*Requirement:* Quote all entries exactly, leaving pictures aside.
◇ ◇ ◇ ◇
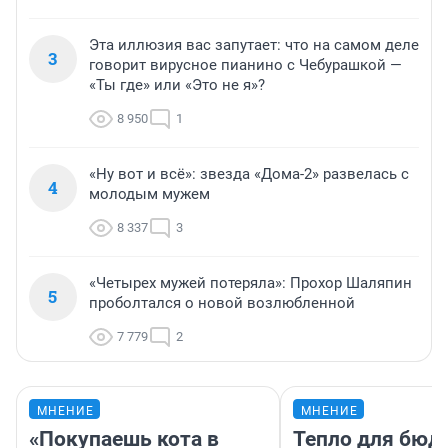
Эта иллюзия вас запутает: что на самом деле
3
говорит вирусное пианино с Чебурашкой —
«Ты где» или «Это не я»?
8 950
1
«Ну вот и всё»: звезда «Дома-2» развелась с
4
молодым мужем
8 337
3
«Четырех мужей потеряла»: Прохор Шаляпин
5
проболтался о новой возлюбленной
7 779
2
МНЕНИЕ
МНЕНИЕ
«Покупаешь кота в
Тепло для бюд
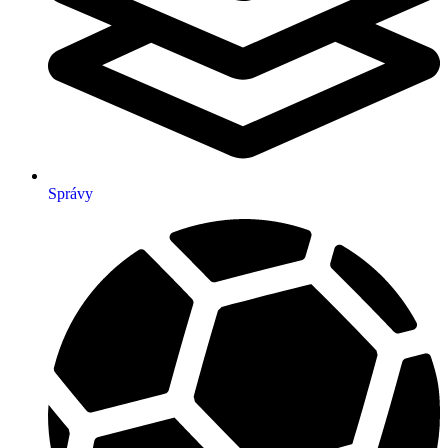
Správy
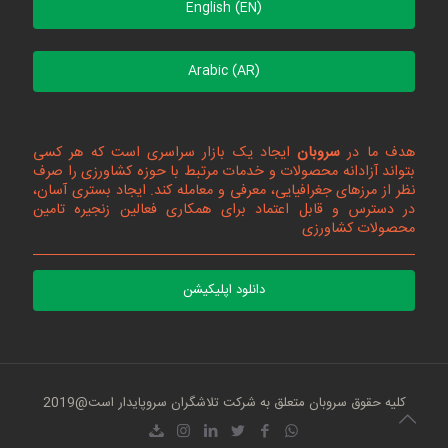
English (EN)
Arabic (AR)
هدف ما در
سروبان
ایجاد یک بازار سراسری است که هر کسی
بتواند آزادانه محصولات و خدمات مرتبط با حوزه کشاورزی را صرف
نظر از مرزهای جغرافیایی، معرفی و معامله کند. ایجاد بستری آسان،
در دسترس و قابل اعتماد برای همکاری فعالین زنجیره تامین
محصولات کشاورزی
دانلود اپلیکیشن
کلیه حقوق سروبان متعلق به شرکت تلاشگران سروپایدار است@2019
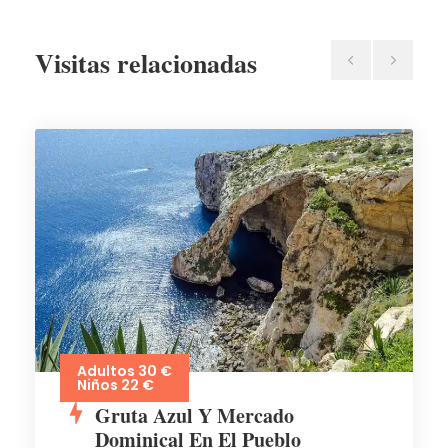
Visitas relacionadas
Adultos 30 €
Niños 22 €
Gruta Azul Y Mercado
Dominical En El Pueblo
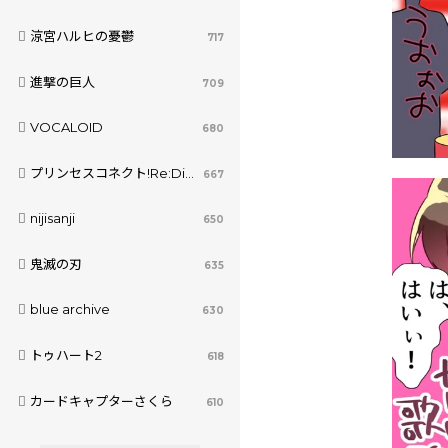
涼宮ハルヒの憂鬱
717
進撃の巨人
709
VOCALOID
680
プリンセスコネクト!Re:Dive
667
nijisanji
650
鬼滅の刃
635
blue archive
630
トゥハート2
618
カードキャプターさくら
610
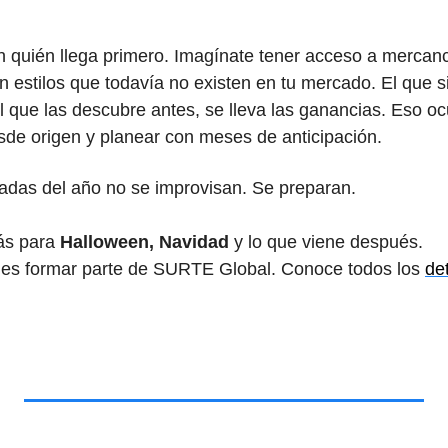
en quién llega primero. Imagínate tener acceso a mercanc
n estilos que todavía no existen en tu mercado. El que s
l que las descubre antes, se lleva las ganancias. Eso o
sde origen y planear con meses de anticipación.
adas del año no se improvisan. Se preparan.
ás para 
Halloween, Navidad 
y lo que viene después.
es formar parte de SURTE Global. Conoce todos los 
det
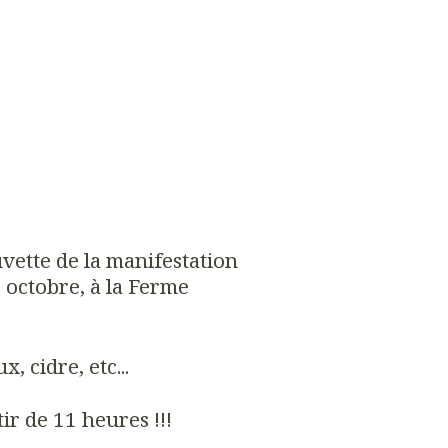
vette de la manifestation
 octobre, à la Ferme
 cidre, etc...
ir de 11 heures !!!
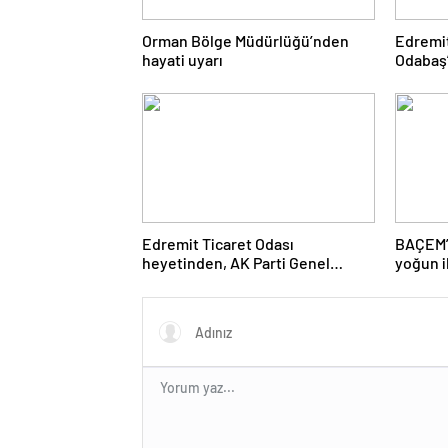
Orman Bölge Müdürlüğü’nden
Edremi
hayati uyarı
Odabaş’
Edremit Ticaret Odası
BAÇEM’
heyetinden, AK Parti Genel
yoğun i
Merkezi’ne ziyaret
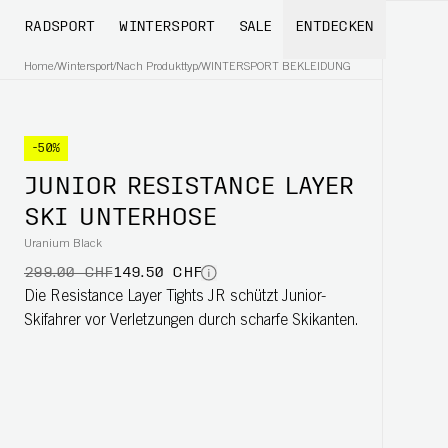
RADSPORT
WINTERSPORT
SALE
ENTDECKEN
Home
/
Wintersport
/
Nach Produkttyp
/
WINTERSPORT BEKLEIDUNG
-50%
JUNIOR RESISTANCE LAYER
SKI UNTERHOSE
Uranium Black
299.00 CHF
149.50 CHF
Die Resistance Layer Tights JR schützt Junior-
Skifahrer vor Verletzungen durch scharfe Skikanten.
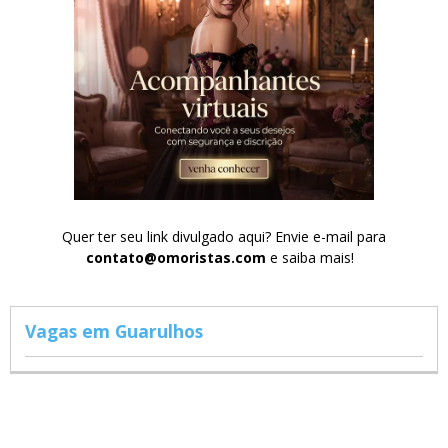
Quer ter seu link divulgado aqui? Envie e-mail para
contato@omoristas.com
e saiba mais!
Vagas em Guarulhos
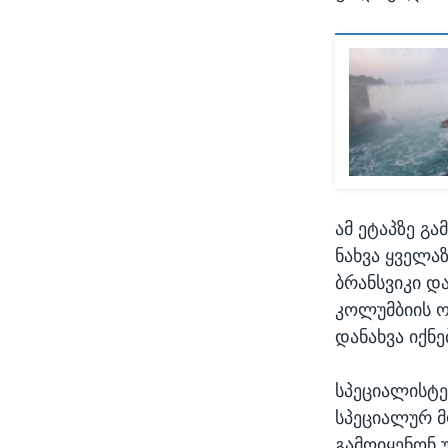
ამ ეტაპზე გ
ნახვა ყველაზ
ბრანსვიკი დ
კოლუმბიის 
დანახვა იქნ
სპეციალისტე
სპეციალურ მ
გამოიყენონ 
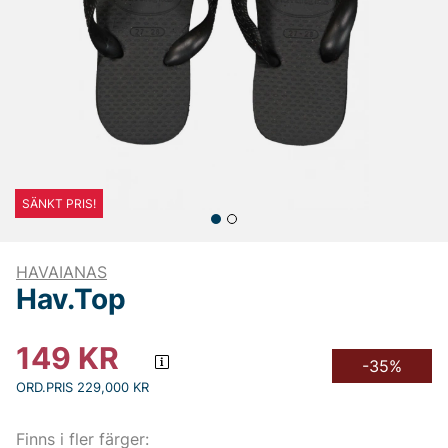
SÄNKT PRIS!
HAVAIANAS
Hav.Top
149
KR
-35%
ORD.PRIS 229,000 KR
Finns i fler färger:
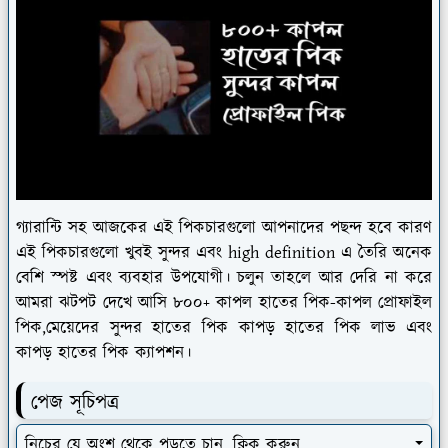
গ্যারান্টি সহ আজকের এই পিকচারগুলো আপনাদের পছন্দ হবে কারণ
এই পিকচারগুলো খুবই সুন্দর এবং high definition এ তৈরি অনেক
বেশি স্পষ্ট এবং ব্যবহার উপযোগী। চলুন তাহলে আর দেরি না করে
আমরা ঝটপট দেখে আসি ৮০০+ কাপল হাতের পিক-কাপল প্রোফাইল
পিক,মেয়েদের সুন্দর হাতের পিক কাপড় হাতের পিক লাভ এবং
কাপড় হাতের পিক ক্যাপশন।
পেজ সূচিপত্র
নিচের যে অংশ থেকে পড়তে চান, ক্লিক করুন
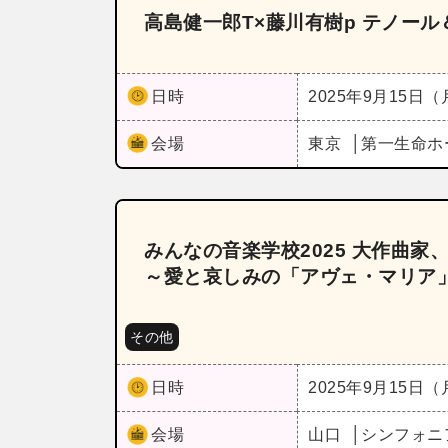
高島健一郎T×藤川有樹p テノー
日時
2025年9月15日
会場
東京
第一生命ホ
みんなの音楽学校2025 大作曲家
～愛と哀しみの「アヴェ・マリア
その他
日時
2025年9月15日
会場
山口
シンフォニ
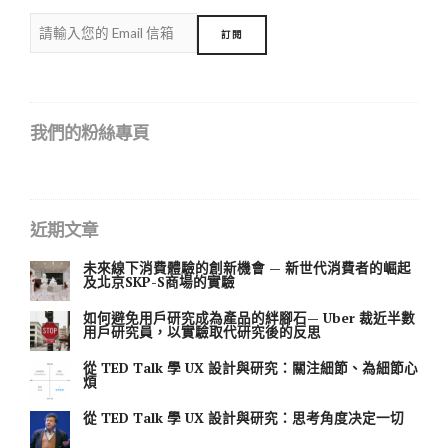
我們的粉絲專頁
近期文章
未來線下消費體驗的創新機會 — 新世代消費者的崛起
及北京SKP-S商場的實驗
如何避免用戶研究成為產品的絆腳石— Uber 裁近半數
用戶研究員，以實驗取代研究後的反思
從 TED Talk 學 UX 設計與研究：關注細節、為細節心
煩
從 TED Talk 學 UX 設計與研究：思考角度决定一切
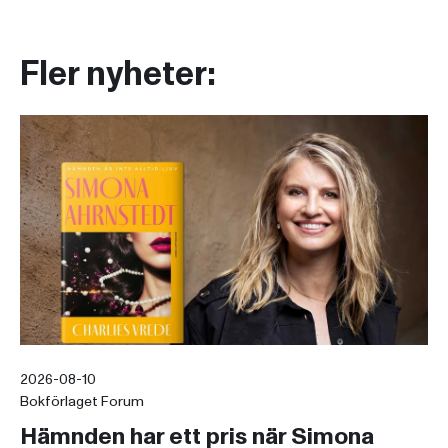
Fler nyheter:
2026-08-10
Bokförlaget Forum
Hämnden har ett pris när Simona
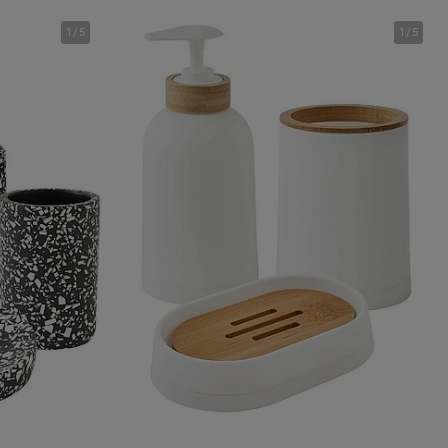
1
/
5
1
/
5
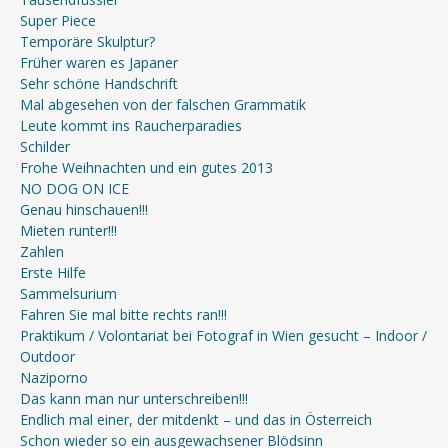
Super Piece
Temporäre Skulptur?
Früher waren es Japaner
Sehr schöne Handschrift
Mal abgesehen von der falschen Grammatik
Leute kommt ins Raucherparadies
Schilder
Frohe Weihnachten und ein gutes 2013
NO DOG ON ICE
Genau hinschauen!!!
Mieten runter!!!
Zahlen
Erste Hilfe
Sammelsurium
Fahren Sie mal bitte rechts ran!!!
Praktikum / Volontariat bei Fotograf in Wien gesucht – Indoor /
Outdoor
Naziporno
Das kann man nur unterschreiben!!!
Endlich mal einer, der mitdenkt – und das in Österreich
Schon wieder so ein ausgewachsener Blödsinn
◇ ◇ ◇ ◇
*Solution:*
Эта иллюзия вас запутает: что на самом деле
3
говорит вирусное пианино с Чебурашкой —
«Ты где» или «Это не я»?
8 950
1
«Ну вот и всё»: звезда «Дома-2» развелась с
4
молодым мужем
8 337
3
«Четырех мужей потеряла»: Прохор Шаляпин
5
проболтался о новой возлюбленной
7 779
2
МНЕНИЕ
МНЕНИЕ
«Покупаешь кота в
Тепло для бюд
Správy
English (EN)
Arabic (AR)
هدف ما در
سروبان
ایجاد یک بازار سراسری است که هر کسی
بتواند آزادانه محصولات و خدمات مرتبط با حوزه کشاورزی را صرف
نظر از مرزهای جغرافیایی، معرفی و معامله کند. ایجاد بستری آسان،
در دسترس و قابل اعتماد برای همکاری فعالین زنجیره تامین
محصولات کشاورزی
دانلود اپلیکیشن
کلیه حقوق سروبان متعلق به شرکت تلاشگران سروپایدار است@2019
Visitas relacionadas
Adultos 30 €
Niños 22 €
Gruta Azul Y Mercado
Dominical En El Pueblo
涼宮ハルヒの憂鬱
717
進撃の巨人
709
VOCALOID
680
プリンセスコネクト!Re:Dive
667
nijisanji
650
鬼滅の刃
635
blue archive
630
トゥハート2
618
カードキャプターさくら
610
en quién llega primero. Imagínate tener acceso a mercanc
n estilos que todavía no existen en tu mercado. El que s
l que las descubre antes, se lleva las ganancias. Eso o
sde origen y planear con meses de anticipación.
adas del año no se improvisan. Se preparan.
ás para 
Halloween, Navidad 
y lo que viene después.
es formar parte de SURTE Global. Conoce todos los 
det
vette de la manifestation
 octobre, à la Ferme
 cidre, etc...
ir de 11 heures !!!
Orman Bölge Müdürlüğü’nden
Edremi
hayati uyarı
Odabaş’
Edremit Ticaret Odası
BAÇEM’
heyetinden, AK Parti Genel
yoğun i
Merkezi’ne ziyaret
RADSPORT
WINTERSPORT
SALE
ENTDECKEN
Home
/
Wintersport
/
Nach Produkttyp
/
WINTERSPORT BEKLEIDUNG
-50%
JUNIOR RESISTANCE LAYER
SKI UNTERHOSE
Uranium Black
299.00 CHF
149.50 CHF
Die Resistance Layer Tights JR schützt Junior-
Skifahrer vor Verletzungen durch scharfe Skikanten.
Quer ter seu link divulgado aqui? Envie e-mail para
contato@omoristas.com
e saiba mais!
Vagas em Guarulhos
ამ ეტაპზე გ
ნახვა ყველაზ
ბრანსვიკი დ
კოლუმბიის 
დანახვა იქნ
სპეციალისტე
სპეციალურ მ
გამოიყენონ 
SÄNKT PRIS!
HAVAIANAS
Hav.Top
149
KR
-35%
ORD.PRIS 229,000 KR
Finns i fler färger:
গ্যারান্টি সহ আজকের এই পিকচারগুলো আপনাদের পছন্দ হবে কারণ
এই পিকচারগুলো খুবই সুন্দর এবং high definition এ তৈরি অনেক
বেশি স্পষ্ট এবং ব্যবহার উপযোগী। চলুন তাহলে আর দেরি না করে
আমরা ঝটপট দেখে আসি ৮০০+ কাপল হাতের পিক-কাপল প্রোফাইল
পিক,মেয়েদের সুন্দর হাতের পিক কাপড় হাতের পিক লাভ এবং
কাপড় হাতের পিক ক্যাপশন।
পেজ সূচিপত্র
নিচের যে অংশ থেকে পড়তে চান, ক্লিক করুন
高島健一郎T×藤川有樹p テノー
日時
2025年9月15日
会場
東京
第一生命ホ
みんなの音楽学校2025 大作曲家
～愛と哀しみの「アヴェ・マリア
その他
日時
2025年9月15日
会場
山口
シンフォニ
我們的粉絲專頁
近期文章
未來線下消費體驗的創新機會 — 新世代消費者的崛起
及北京SKP-S商場的實驗
如何避免用戶研究成為產品的絆腳石— Uber 裁近半數
用戶研究員，以實驗取代研究後的反思
從 TED Talk 學 UX 設計與研究：關注細節、為細節心
煩
從 TED Talk 學 UX 設計與研究：思考角度决定一切
Fler nyheter:
2026-08-10
Bokförlaget Forum
Hämnden har ett pris när Simona
1
/
5
1
/
5
Super Piece
Temporäre Skulptur?
Früher waren es Japaner
Sehr schöne Handschrift
Mal abgesehen von der falschen Grammatik
Leute kommt ins Raucherparadies
Schilder
Frohe Weihnachten und ein gutes 2013
NO DOG ON ICE
Genau hinschauen!!!
Mieten runter!!!
Zahlen
Erste Hilfe
Sammelsurium
Fahren Sie mal bitte rechts ran!!!
Praktikum / Volontariat bei Fotograf in Wien gesucht – Indoor /
Outdoor
Naziporno
Das kann man nur unterschreiben!!!
Endlich mal einer, der mitdenkt – und das in Österreich
Schon wieder so ein ausgewachsener Blödsinn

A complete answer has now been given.